Another potential application would be to use NIR spectra collected in the different environments to estimate similarities between them, as proposed in Jarquin et al. [37] and Heslot et al. [42] with environmental covariates. In comparison to classical environmental covariates (e.g., temperature, hydric balance, radiation), NIRS has the advantage of capturing signals from the plant that could be influenced by the experienced stresses. GEI models enriched with NIRS would be particularly useful to make predictions in multi-environment trials. This application of PS could potentially allow making predictions in new environments (no other phenotype than NIR spectra are collected in these environments) by estimating the similarity between the new environment and the calibration environments. NIR spectra can also be used as a covariate in the predictive model to characterize the GEI. Lane et al. [26] proposed to take into account the GEI by using wavelengths as covariates in the predictive model through functional regression. They predicted yields of known hybrids in an unknown environment and found that taking into account GEI with covariates worked better than regular H-BLUP. The different models tested in these studies underline that NIRS can be a good predictor of GEI, and in many different ways. These results are very promising to enhance predictive ability in the context of multi-environment trials.
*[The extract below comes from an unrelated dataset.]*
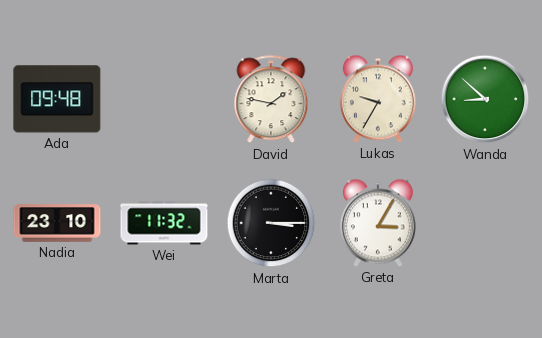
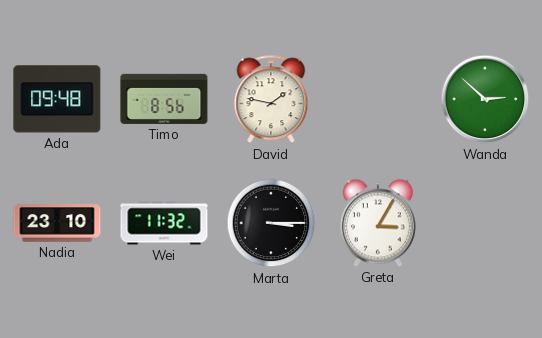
Timo: none -> 8:56
Lukas: 9:35 -> none
Wanda: 8:52 -> 2:52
3.5 Making Use of Historical NIRS Data in Prediction

In GS , the enrichment of the training set with historical data from multiple environments can improve predictive ability by increasing the size of the training set and by limiting the effect of atypical years that are difficult to predict with reduced and traditional datasets [43]. The use of historical data might be more complicated with PS , as NIR spectra are likely to be more specific to the environment in which they are measured. To estimate the NIR similarity matrix (H) between historical varieties characterized with NIRS over successive years (the varieties changing from 1 year to another), the effect of environment and GEI should be accounted for and corrected from the spectra. One option would be to use check varieties for which NIR spectra would be collected each year to determine the transformation from the spectra collected in one environment to the spectra collected in another environment.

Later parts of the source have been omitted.